The focus of the green paper is largely on supporting people who have fallen out of work due to disability/ill-health to return to the workforce (if they are able to and want to). Sadly, for many who do want to get back to work, the majority of people who have been out of work for more than 6 moths never return so we, and many others involved, are calling for early intervention to support people who fall out of work. Return to work support is vitally important and yet we are a little disappointed that the joint Work and Health Unit and consequently this green paper has not addressed more fully the ways to support those already in work to remain in employment. Staying in work, with adaptations to work hours or the working environment that make it possible to carry on with your life despite your long-term condition is hugely important to people with RA/JIA and we hear this on a regular basis from callers to our helpline and through our social media platforms.
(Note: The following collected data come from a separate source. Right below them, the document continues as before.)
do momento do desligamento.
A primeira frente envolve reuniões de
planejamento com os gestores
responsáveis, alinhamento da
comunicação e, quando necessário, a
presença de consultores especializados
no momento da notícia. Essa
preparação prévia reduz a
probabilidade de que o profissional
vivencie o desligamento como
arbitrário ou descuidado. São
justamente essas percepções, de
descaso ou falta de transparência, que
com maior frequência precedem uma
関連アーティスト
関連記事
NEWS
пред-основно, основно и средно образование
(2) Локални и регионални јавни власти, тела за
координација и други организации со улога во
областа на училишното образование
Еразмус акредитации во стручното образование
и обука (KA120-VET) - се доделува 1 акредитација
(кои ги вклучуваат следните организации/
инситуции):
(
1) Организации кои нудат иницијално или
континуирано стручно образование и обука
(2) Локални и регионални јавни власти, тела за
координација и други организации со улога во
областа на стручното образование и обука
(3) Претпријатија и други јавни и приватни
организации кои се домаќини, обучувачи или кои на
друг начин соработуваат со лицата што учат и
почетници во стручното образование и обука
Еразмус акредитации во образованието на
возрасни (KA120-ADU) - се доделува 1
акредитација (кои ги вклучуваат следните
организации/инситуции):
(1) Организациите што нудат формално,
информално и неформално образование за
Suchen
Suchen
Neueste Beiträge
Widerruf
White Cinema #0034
There have been some inferences in social media that people who can’t work are being forced back to work. This is certainly not our experience having worked with the Joint Work and Health Unit in recent months. It’s about helping people back to work who want to get back to work but are struggling to find a way and supporting those in work who may be worried about being able to stay working, remain in employment for as long as they are able and want to.
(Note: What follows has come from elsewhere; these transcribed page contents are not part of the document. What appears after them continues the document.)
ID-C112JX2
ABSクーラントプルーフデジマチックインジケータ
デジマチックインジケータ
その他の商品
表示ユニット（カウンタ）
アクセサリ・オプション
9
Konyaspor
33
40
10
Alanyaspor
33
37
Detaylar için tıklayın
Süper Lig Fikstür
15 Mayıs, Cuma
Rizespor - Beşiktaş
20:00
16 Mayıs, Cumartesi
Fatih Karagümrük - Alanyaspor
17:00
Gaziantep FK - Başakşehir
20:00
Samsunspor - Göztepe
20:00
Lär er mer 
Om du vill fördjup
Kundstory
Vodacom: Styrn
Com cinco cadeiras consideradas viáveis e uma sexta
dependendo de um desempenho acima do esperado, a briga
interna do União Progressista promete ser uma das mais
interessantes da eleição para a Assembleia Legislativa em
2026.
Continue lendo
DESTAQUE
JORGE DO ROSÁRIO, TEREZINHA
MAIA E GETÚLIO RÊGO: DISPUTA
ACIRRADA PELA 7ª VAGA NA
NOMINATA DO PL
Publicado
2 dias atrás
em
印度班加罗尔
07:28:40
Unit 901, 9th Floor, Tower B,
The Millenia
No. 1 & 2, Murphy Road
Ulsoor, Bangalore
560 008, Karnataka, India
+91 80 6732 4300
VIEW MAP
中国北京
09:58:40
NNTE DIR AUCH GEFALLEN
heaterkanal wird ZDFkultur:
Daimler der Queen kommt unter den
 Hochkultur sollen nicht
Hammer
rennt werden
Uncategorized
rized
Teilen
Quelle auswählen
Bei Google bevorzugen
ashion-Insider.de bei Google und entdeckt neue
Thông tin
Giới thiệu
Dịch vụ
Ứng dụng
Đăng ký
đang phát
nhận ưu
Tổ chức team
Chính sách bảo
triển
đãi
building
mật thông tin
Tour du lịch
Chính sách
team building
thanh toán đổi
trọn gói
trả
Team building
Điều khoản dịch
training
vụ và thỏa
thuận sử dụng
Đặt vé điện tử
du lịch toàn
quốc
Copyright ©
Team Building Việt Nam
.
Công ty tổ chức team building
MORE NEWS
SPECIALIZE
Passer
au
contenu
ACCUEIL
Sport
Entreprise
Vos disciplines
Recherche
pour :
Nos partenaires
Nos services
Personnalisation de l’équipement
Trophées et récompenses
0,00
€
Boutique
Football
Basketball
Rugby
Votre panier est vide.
One of the suggestions within the Green Paper that may help support ‘staying in work’ is a shake-up of the current system of GP fit-notes. It is widely believed that the current binary system of either being fit or unfit to work with no grey area in-between is totally inappropriate for the modern workplace and the lives of those with long term conditions. The Employment & Support Allowance (ESA) and, in particular, the means of deciding who is eligible for each component of it, the Work Capability Assessment (WCA), is agreed to also be too narrow in its outlook. The government seeks answers on how to reform the WCA to better capture the spectrum of experience of people with disabilities but it is worth emphasising that this is only one part of a much broader consultation and we need to consider all aspects of the Green Paper in addressing the questions asked.

Once the consultation is complete, it will be for the government with the help of the Work and Health Unit and its Expert Advisory Group, to decide next steps. Employers may consider legislation of any kind to be heavy handed but it would not be out of step with the statements made by Theresa May in her first few days as Prime Minister when she made clear she was not afraid to challenge employers. It is fair to say that there is no shortage of ‘guidance’ on best practice and something more concrete may be needed to effect real change, especially in small/medium sized employers (SMEs) who sometimes struggle to commit resource to make changes to support disability in the workplace. The responses from people with disabilities and long term conditions to this consultation will inform the government about how far the current system of soft-nudging works and whether they should be pursuing more active measures.

The consultation will last until mid- February, we will update you on the ways in which you can respond as soon as possible, at which time we would encourage as many as possible who are directly affected, to participate in this important consultation. NRAS will of course be submitting a response on behalf of all affected by RA and adult JIA and we shall be seeking your help and input in due course and will let you know more about how you can get involved very soon. In the meantime, we are here to help anyone who may have queries about the process so that as many with RA/JIA can make their views and their voice heard.